After logging in, your account is at /account/1. If you change that number to /account/2, you see someone else's account. /account/3 shows another. There is no ownership check anywhere in the code — the app verifies you are logged in, but never verifies the account belongs to you.

This is an Insecure Direct Object Reference (IDOR). It's consistently in the OWASP Top 10 because it's so common and so easy to miss in code review.

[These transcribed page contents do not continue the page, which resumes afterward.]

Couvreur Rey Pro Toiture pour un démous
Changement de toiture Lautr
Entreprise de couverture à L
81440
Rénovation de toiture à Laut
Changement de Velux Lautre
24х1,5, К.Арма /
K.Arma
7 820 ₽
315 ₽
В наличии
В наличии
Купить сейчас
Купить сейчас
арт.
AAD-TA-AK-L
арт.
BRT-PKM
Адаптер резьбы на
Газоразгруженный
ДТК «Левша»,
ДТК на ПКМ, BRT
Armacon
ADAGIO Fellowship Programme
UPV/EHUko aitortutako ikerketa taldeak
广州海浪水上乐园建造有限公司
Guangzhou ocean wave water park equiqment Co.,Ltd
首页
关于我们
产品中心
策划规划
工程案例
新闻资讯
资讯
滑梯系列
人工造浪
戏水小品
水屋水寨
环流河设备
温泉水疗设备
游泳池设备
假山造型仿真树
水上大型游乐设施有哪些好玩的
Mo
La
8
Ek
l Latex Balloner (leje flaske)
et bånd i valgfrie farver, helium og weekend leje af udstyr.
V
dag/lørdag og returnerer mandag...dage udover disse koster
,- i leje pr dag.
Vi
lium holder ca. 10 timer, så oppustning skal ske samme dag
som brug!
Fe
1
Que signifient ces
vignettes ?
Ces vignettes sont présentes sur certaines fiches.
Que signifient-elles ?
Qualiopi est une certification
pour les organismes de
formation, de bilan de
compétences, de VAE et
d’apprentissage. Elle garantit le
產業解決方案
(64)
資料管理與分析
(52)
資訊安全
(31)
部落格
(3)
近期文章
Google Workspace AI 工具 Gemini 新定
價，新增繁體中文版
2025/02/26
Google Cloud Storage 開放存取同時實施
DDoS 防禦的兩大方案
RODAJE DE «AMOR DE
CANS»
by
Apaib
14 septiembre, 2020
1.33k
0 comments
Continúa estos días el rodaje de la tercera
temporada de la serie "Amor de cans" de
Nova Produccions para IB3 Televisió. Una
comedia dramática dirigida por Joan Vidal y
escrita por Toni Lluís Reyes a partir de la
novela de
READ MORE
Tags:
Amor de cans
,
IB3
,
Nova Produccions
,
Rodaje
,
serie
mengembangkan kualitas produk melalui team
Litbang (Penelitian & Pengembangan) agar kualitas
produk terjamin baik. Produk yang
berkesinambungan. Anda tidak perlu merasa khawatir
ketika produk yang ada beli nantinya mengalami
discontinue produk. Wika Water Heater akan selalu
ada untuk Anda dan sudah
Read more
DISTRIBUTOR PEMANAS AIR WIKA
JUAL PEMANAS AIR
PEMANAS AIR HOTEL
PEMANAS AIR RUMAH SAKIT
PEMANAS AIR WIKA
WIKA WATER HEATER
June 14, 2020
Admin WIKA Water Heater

Command Injection — File Upload

The file upload feature runs a shell command to inspect the uploaded file. The filename comes from the user and goes directly into that shell command with shell=True. An attacker uploads a file named:

photo.jpg; cat /etc/passwd

The shell executes both commands. The server's password file is returned.

Hardcoded Secrets

The Flask secret key, admin credentials, and AWS keys are all hardcoded directly in app.py:

app.secret_key = "supersecretkey123" ADMIN_PASSWORD = "admin123" AWS_ACCESS_KEY_ID = "AKIAIOSFODNN7EXAMPLE"

Anyone with repository access has these credentials. In a public repo, that means everyone.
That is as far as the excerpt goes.